Майя встретила их укоризненным покачиванием головы. Тягин, держа под руку, довел спотыкающегося лектора до кровати и тот, неразборчиво поблагодарив, исчез под нею. Провожая его взглядом, Тягин думал: когда под кроватью лектор, а за окном факельные шествия, так ли уж невероятны вакханки, бегущие по улицам поселка Большевик?..
Майя, улыбаясь, продолжала качать головой.
– Пойдем, пройдемся? – предложил Тягин и протянул руку. – О, божественная Майя! Прекраснокудрявая нимфа! Боги щедро одарили тебя! Всё в тебе прекрасно – и имя, и внешность, и верные поклонники!..
XVII
В эти несколько дней Тягин совсем позабыл о всех своих прочих делах. К некоторым из них его вернул разговор с Дашей. Спрашивала, конечно, о брате. Ей было неловко за него, за то, что морочил голову. Поговорив с ней, Тягин подумал: а ведь и того, что с ним произошло, вполне достаточно. До полноценной измены он, правда, так и не добрался, а похожую историю мог бы придумать и в Москве, но… Всё-таки здесь всё облеклось в живую плоть: настоящие, не придуманные имена, адреса, детали. Такие вещи сразу чувствуются. Пройдет месяц-другой и: ну, что ж, прости меня, Даша, вот так получилось. Думал, смогу забыть, но не получается. Я вот сейчас здесь, с тобой, а сердцем там, в Одессе. Прости. То есть: ступай-ка ты, душа моя Даша, к братцу своему Хвёдору. А там и до Тверязова рукой подать. Еще и детей крестить позовут. Тягин, поморщившись, помотал головой. «Морщься, не морщься, а так оно всё и будет, дядя». Впрочем, это была какая-то головная мысль. Но что-то в разговоре с Дашей Тягина и насторожило. Что-то показалось новым в её интонациях. Да и в его тоже, когда он невольно пытался взять её тон (а когда вообще такое было?). Уж не соскучились ли они по друг другу? Нет, это тоже из головы. Но знак тревожный. И чем ближе расставание, тем чаще будут такие мысли. В конце концов, два года просто так из жизни не выкинешь. Надо это учесть и двигаться дальше. Тем более что он уже даже вложил в это предприятие некоторую сумму. Небольшую, можно сказать символическую, но всё же.
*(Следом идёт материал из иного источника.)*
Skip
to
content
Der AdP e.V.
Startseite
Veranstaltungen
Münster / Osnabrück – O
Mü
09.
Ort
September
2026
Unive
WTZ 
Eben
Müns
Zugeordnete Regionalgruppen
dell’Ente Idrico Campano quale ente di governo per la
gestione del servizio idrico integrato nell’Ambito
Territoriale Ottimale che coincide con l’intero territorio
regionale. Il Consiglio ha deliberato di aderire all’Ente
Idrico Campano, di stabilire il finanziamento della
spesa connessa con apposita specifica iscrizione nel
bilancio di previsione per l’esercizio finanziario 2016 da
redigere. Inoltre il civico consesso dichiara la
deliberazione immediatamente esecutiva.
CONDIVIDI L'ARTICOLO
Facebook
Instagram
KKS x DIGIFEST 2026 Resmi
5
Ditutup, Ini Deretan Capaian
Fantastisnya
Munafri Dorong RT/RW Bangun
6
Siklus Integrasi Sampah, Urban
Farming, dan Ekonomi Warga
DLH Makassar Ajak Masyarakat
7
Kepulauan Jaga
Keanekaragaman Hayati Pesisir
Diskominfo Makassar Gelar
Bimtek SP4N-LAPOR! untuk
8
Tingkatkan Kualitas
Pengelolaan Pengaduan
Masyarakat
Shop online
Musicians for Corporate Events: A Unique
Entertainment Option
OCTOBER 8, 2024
Момент, кстати, был не из приятных. Пару дней назад лектор вдруг завел с ним разговор о друге детства Майи, самом родном ей на всём белом свете человеке, который сидел в следственном изоляторе.
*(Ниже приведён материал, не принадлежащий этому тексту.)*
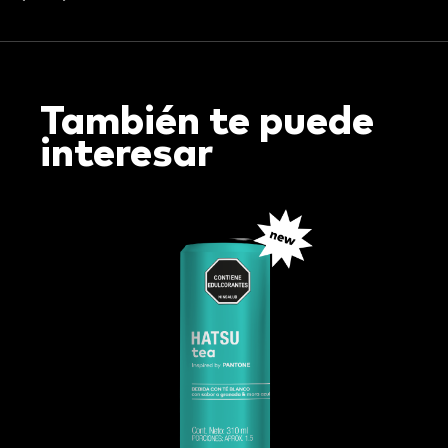
También te puede
interesar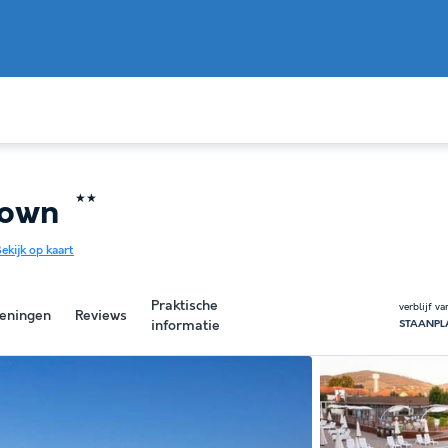
★★
 Town
ekijk op kaart
Praktische
verblijf v
eningen
Reviews
informatie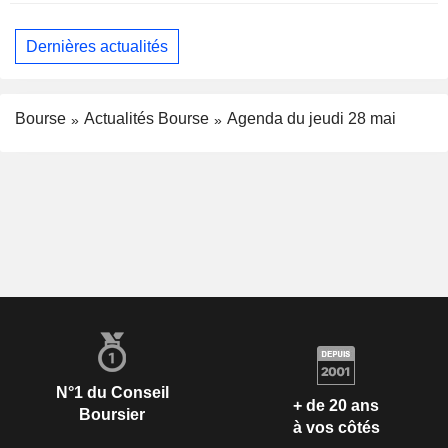
Dernières actualités
Bourse
Actualités Bourse
Agenda du jeudi 28 mai
N°1 du Conseil
+ de 20 ans
Boursier
à vos côtés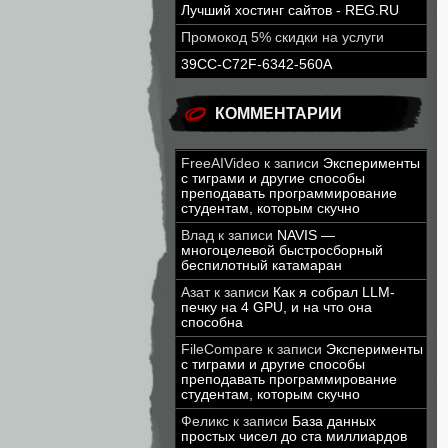
Лучший хостинг сайтов - REG.RU
Промокод 5% скидки на услуги
39CC-C72F-6342-560A
КОММЕНТАРИИ
FreeAIVideo
к записи
Эксперименты
с тиграми и другие способы
преподавать программирование
студентам, которым скучно
Влад
к записи
NAVIS —
многоцелевой быстросборный
беспилотный катамаран
Азат
к записи
Как я собрал LLM-
печку на 4 GPU, и на что она
способна
FileCompare
к записи
Эксперименты
с тиграми и другие способы
преподавать программирование
студентам, которым скучно
Феликс
к записи
База данных
простых чисел до ста миллиардов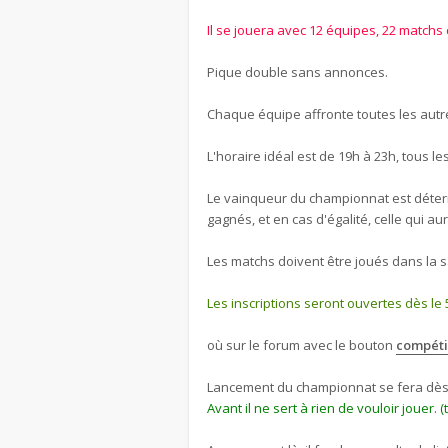
Il se jouera avec 12 équipes, 22 matchs
Pique double sans annonces.
Chaque équipe affronte toutes les aut
L'horaire idéal est de 19h à 23h, tous le
Le vainqueur du championnat est détermi
gagnés, et en cas d'égalité, celle qui aur
Les matchs doivent être joués dans la s
Les inscriptions seront ouvertes dès le 
où sur le forum avec le bouton
compéti
Lancement du championnat se fera dès q
Avant il ne sert à rien de vouloir jouer. (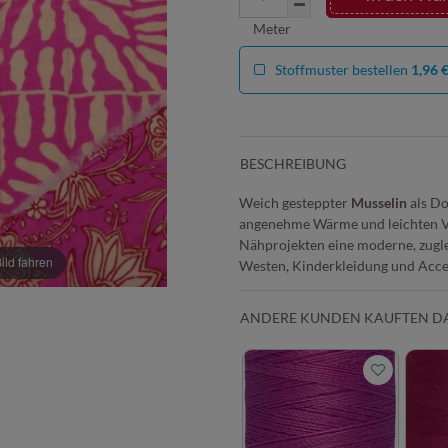
Meter
Stoffmuster bestellen
1,96 
BESCHREIBUNG
Weich gesteppter
Musselin
als Do
angenehme Wärme und leichten Vol
Nähprojekten eine moderne, zugle
ld fahren
Westen, Kinderkleidung und Acce
ANDERE KUNDEN KAUFTEN D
– Кстати, тоже красавец. Фавн. Она сейчас ни о чём, кроме него, думать не может. Собирает, собирает деньги, никак не соберет.
– За что сидит?
– Да ерунда, за драку какую-то. Загребли парня и ждут выкупа. Вы вот всё ходите с пирожными и дорогими напитками, лучше бы взяли да помогли, чем тратиться на ерунду.